→ **What is needed**
I'd like the entries repeated exactly, without their pictures.

→ **Supplied material**
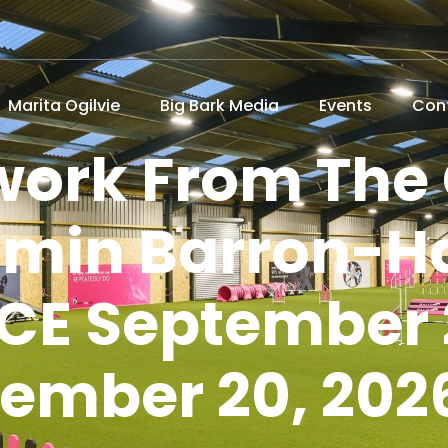
Marita Ogilvie
Big Bark Media
Events
Con
ework From The
smin Barron-Ha
E September 
tember 20, 202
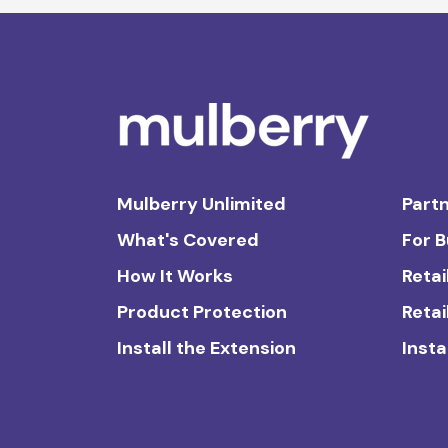
Mulberry Unlimited
Partn
What's Covered
For 
How It Works
Retai
Product Protection
Retai
Install the Extension
Insta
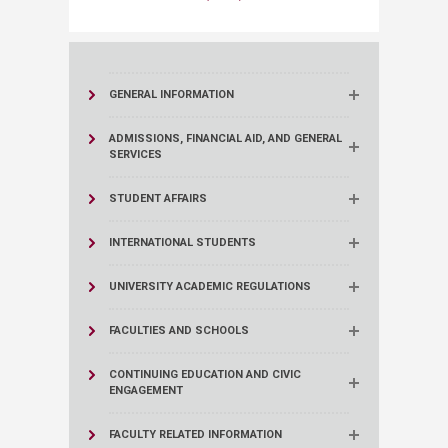
GENERAL INFORMATION
ADMISSIONS, FINANCIAL AID, AND GENERAL
SERVICES
STUDENT AFFAIRS
INTERNATIONAL STUDENTS
UNIVERSITY ACADEMIC REGULATIONS
FACULTIES AND SCHOOLS
CONTINUING EDUCATION AND CIVIC
ENGAGEMENT
FACULTY RELATED INFORMATION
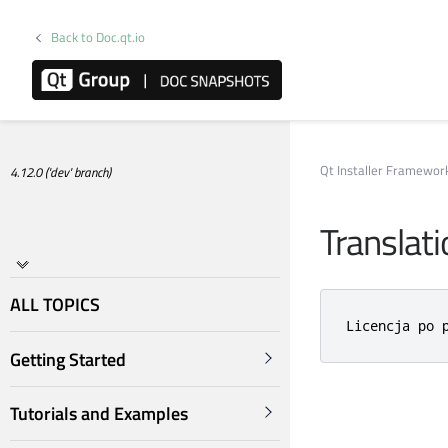
Back to Doc.qt.io
Qt Installer Framewo
4.12.0 ('dev' branch)
Translat
ALL TOPICS
Licencja po 
Getting Started
Tutorials and Examples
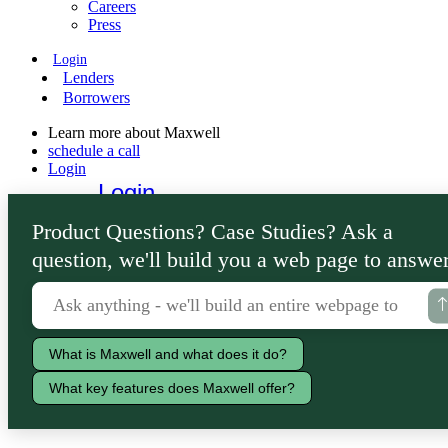
Careers
Press
Login
Lenders
Borrowers
Learn more about Maxwell
schedule a call
Login
Login
Lenders
Product Questions? Case Studies? Ask a
Borrowers
question, we'll build you a web page to answer
What is Maxwell and what does it do?
What key features does Maxwell offer?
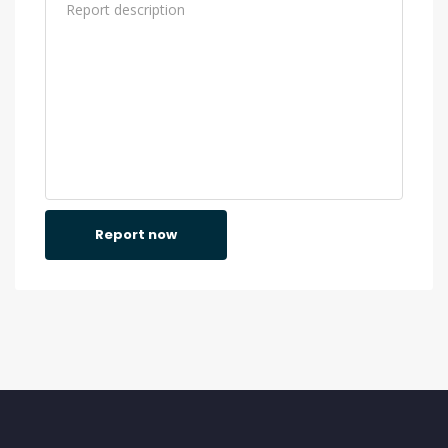
Report now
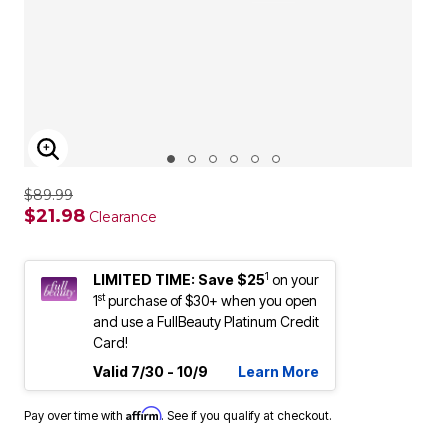
ENLARGE IMAGE
$89.99
$21.98
Clearance
1
LIMITED TIME: Save $25
on your
st
1
purchase of $30+ when you open
and use a FullBeauty Platinum Credit
Card!
Valid 7/30 - 10/9
Learn More
Affirm
Pay over time with
. See if you qualify at checkout.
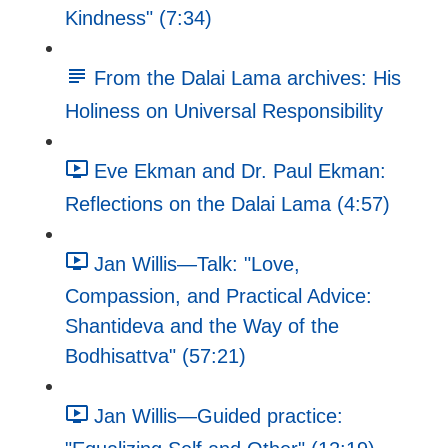
Kindness" (7:34)
From the Dalai Lama archives: His
Holiness on Universal Responsibility
Eve Ekman and Dr. Paul Ekman:
Reflections on the Dalai Lama (4:57)
Jan Willis—Talk: "Love,
Compassion, and Practical Advice:
Shantideva and the Way of the
Bodhisattva" (57:21)
Jan Willis—Guided practice:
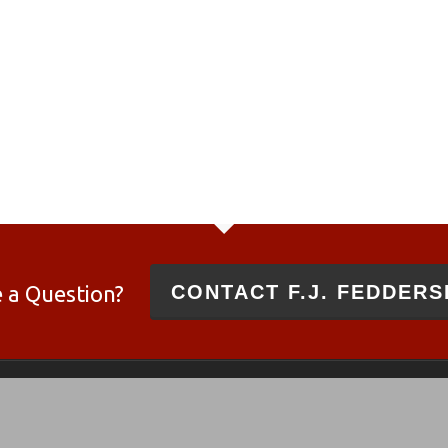
 a Question?
CONTACT F.J. FEDDERS
 and 10/22®
es and not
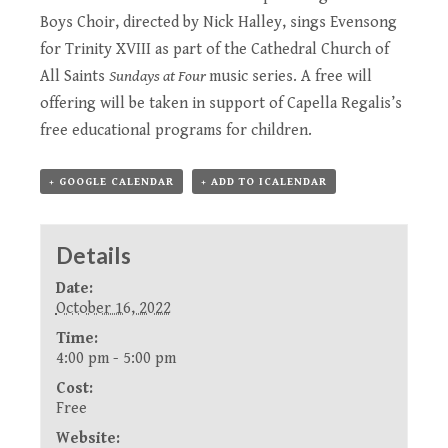
Boys Choir, directed by Nick Halley, sings Evensong
for Trinity XVIII as part of the Cathedral Church of
All Saints
Sundays at Four
music series. A free will
offering will be taken in support of Capella Regalis’s
free educational programs for children.
+ GOOGLE CALENDAR
+ ADD TO ICALENDAR
Details
Date:
October 16, 2022
Time:
4:00 pm - 5:00 pm
Cost:
Free
Website:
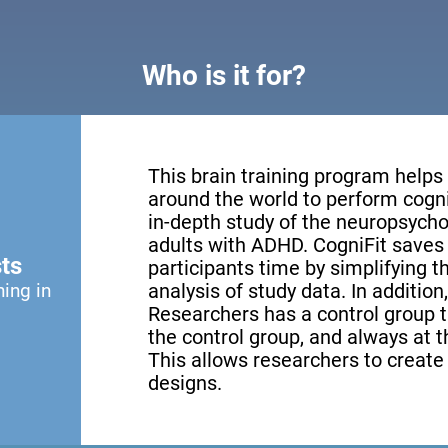
Who is it for?
This brain training program helps
around the world to perform cogni
in-depth study of the neuropsychol
adults with ADHD. CogniFit saves 
ts
participants time by simplifying 
ning in
analysis of study data. In addition
Researchers has a control group th
the control group, and always at th
This allows researchers to creat
designs.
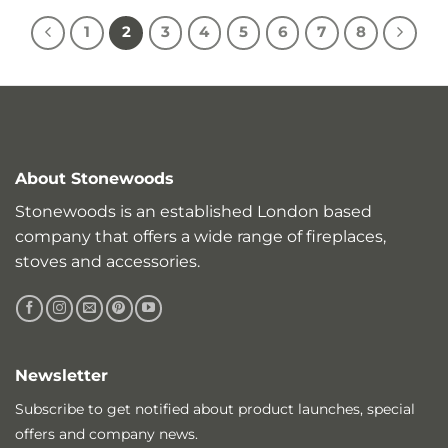
1
2
3
4
5
6
7
8
About Stonewoods
Stonewoods is an established London based
company that offers a wide range of fireplaces,
stoves and accessories.
Newsletter
Subscribe to get notified about product launches, special
offers and company news.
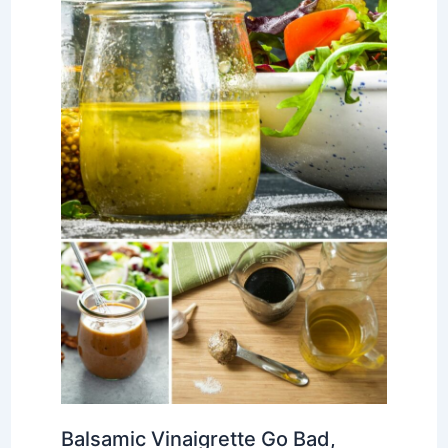
Balsamic Vinaigrette Go Bad,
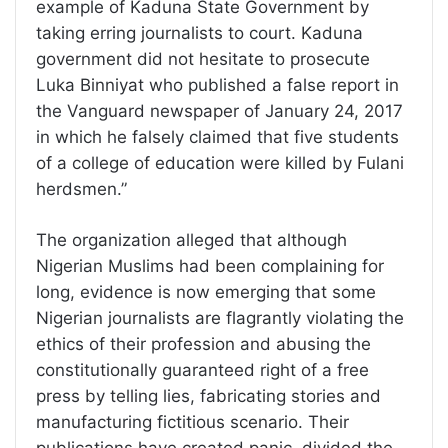
example of Kaduna State Government by
taking erring journalists to court. Kaduna
government did not hesitate to prosecute
Luka Binniyat who published a false report in
the Vanguard newspaper of January 24, 2017
in which he falsely claimed that five students
of a college of education were killed by Fulani
herdsmen.”
The organization alleged that although
Nigerian Muslims had been complaining for
long, evidence is now emerging that some
Nigerian journalists are flagrantly violating the
ethics of their profession and abusing the
constitutionally guaranteed right of a free
press by telling lies, fabricating stories and
manufacturing fictitious scenario. Their
publications have created panic, divided the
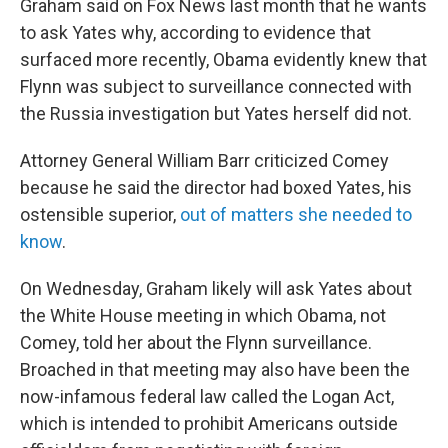
Graham said on Fox News last month that he wants
to ask Yates why, according to evidence that
surfaced more recently, Obama evidently knew that
Flynn was subject to surveillance connected with
the Russia investigation but Yates herself did not.
Attorney General William Barr criticized Comey
because he said the director had boxed Yates, his
ostensible superior,
out of matters she needed to
know
.
On Wednesday, Graham likely will ask Yates about
the White House meeting in which Obama, not
Comey, told her about the Flynn surveillance.
Broached in that meeting may also have been the
now-infamous federal law called the Logan Act,
which is intended to prohibit Americans outside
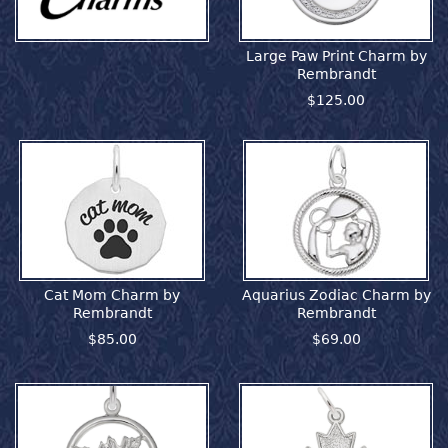
Large Paw Print Charm by
Rembrandt
$125.00
Cat Mom Charm by
Aquarius Zodiac Charm by
Rembrandt
Rembrandt
$85.00
$69.00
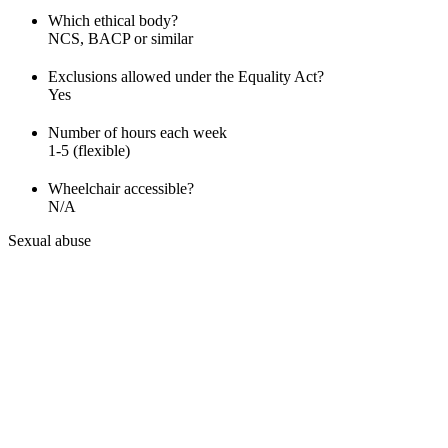
Which ethical body?
NCS, BACP or similar
Exclusions allowed under the Equality Act?
Yes
Number of hours each week
1-5 (flexible)
Wheelchair accessible?
N/A
Sexual abuse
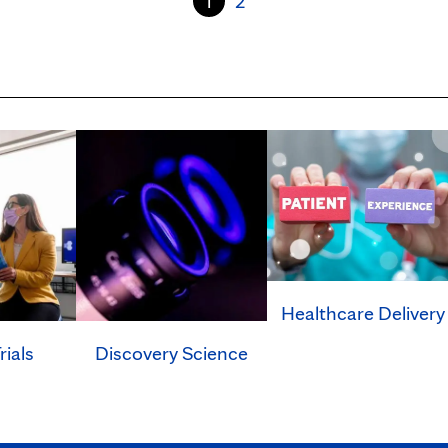
1
2
Healthcare Delivery
rials
Discovery Science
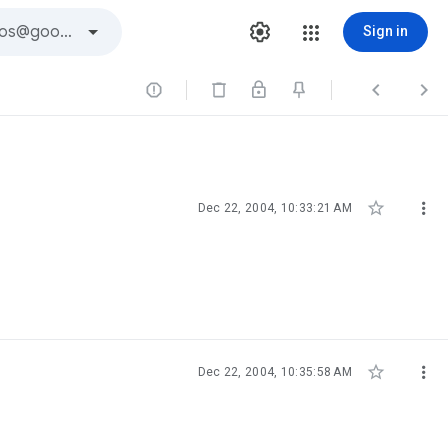
Sign in





Dec 22, 2004, 10:33:21 AM


Dec 22, 2004, 10:35:58 AM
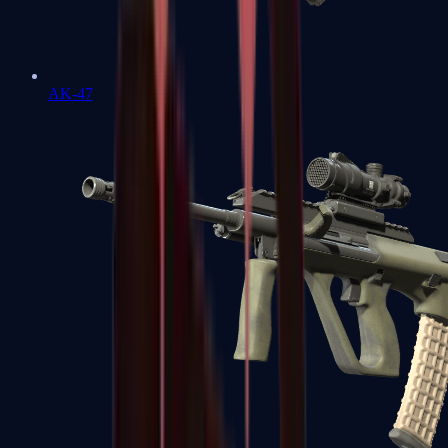
AK-47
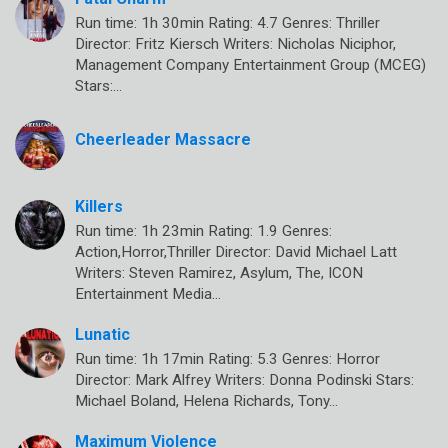
Run time: 1h 30min Rating: 4.7 Genres: Thriller
Director: Fritz Kiersch Writers: Nicholas Niciphor,
Management Company Entertainment Group (MCEG)
Stars:…
Cheerleader Massacre
Killers
Run time: 1h 23min Rating: 1.9 Genres:
Action,Horror,Thriller Director: David Michael Latt
Writers: Steven Ramirez, Asylum, The, ICON
Entertainment Media…
Lunatic
Run time: 1h 17min Rating: 5.3 Genres: Horror
Director: Mark Alfrey Writers: Donna Podinski Stars:
Michael Boland, Helena Richards, Tony…
Maximum Violence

→ **Output below**
Marita Ogilvie
Big Bark Media
Events
Con
ework From The
smin Barron-Ha
E September 
tember 20, 202
Mulberry Unlimited
Partn
What's Covered
For 
How It Works
Retai
Product Protection
Retai
Install the Extension
Insta
GENERAL INFORMATION
ADMISSIONS, FINANCIAL AID, AND GENERAL
SERVICES
STUDENT AFFAIRS
INTERNATIONAL STUDENTS
UNIVERSITY ACADEMIC REGULATIONS
FACULTIES AND SCHOOLS
CONTINUING EDUCATION AND CIVIC
ENGAGEMENT
FACULTY RELATED INFORMATION
Back to Doc.qt.io
Qt Installer Framewo
4.12.0 ('dev' branch)
Translat
ALL TOPICS
Licencja po 
Getting Started
Tutorials and Examples
Careers
Press
Login
Lenders
Borrowers
Learn more about Maxwell
schedule a call
Login
Login
Lenders
Product Questions? Case Studies? Ask a
Borrowers
question, we'll build you a web page to answer
What is Maxwell and what does it do?
What key features does Maxwell offer?
Report now
ENLARGE IMAGE
$89.99
$21.98
Clearance
1
LIMITED TIME: Save $25
on your
st
1
purchase of $30+ when you open
and use a FullBeauty Platinum Credit
Card!
Valid 7/30 - 10/9
Learn More
Affirm
Pay over time with
. See if you qualify at checkout.
Kindness" (7:34)
From the Dalai Lama archives: His
Holiness on Universal Responsibility
Eve Ekman and Dr. Paul Ekman:
Reflections on the Dalai Lama (4:57)
Jan Willis—Talk: "Love,
Compassion, and Practical Advice:
Shantideva and the Way of the
Bodhisattva" (57:21)
Jan Willis—Guided practice:
 a Question?
CONTACT F.J. FEDDERS
 and 10/22®
es and not
Boys Choir, directed by Nick Halley, sings Evensong
for Trinity XVIII as part of the Cathedral Church of
All Saints
Sundays at Four
music series. A free will
offering will be taken in support of Capella Regalis’s
free educational programs for children.
+ GOOGLE CALENDAR
+ ADD TO ICALENDAR
Details
Date:
October 16, 2022
Time:
4:00 pm - 5:00 pm
Cost:
Free
Website:
Who is it for?
This brain training program helps
around the world to perform cogni
in-depth study of the neuropsychol
adults with ADHD. CogniFit saves 
ts
participants time by simplifying 
ning in
analysis of study data. In addition
Researchers has a control group th
the control group, and always at th
This allows researchers to creat
designs.
1
2
3
4
5
6
7
8
About Stonewoods
Stonewoods is an established London based
company that offers a wide range of fireplaces,
stoves and accessories.
Newsletter
Subscribe to get notified about product launches, special
offers and company news.
Balsamic Vinaigrette Go Bad,
example of Kaduna State Government by
taking erring journalists to court. Kaduna
government did not hesitate to prosecute
Luka Binniyat who published a false report in
the Vanguard newspaper of January 24, 2017
in which he falsely claimed that five students
of a college of education were killed by Fulani
herdsmen.”
The organization alleged that although
Nigerian Muslims had been complaining for
long, evidence is now emerging that some
Nigerian journalists are flagrantly violating the
ethics of their profession and abusing the
constitutionally guaranteed right of a free
press by telling lies, fabricating stories and
manufacturing fictitious scenario. Their
publications have created panic, divided the
Graham said on Fox News last month that he wants
to ask Yates why, according to evidence that
surfaced more recently, Obama evidently knew that
Flynn was subject to surveillance connected with
the Russia investigation but Yates herself did not.
Attorney General William Barr criticized Comey
because he said the director had boxed Yates, his
ostensible superior,
out of matters she needed to
know
.
On Wednesday, Graham likely will ask Yates about
the White House meeting in which Obama, not
Comey, told her about the Flynn surveillance.
Broached in that meeting may also have been the
now-infamous federal law called the Logan Act,
which is intended to prohibit Americans outside
Large Paw Print Charm by
Rembrandt
$125.00
Cat Mom Charm by
Aquarius Zodiac Charm by
Rembrandt
Rembrandt
$85.00
$69.00
Which ethical body?
NCS, BACP or similar
Exclusions allowed under the Equality Act?
Yes
Number of hours each week
1-5 (flexible)
Wheelchair accessible?
N/A
Sexual abuse
1
2
Healthcare Delivery
rials
Discovery Science
Sign in





Dec 22, 2004, 10:33:21 AM


Dec 22, 2004, 10:35:58 AM
AK-47
Run time: 1h 30min Rating: 4.7 Genres: Thriller
Director: Fritz Kiersch Writers: Nicholas Niciphor,
Management Company Entertainment Group (MCEG)
Stars:…
Cheerleader Massacre
Killers
Run time: 1h 23min Rating: 1.9 Genres:
Action,Horror,Thriller Director: David Michael Latt
Writers: Steven Ramirez, Asylum, The, ICON
Entertainment Media…
Lunatic
Run time: 1h 17min Rating: 5.3 Genres: Horror
Director: Mark Alfrey Writers: Donna Podinski Stars:
Michael Boland, Helena Richards, Tony…
Maximum Violence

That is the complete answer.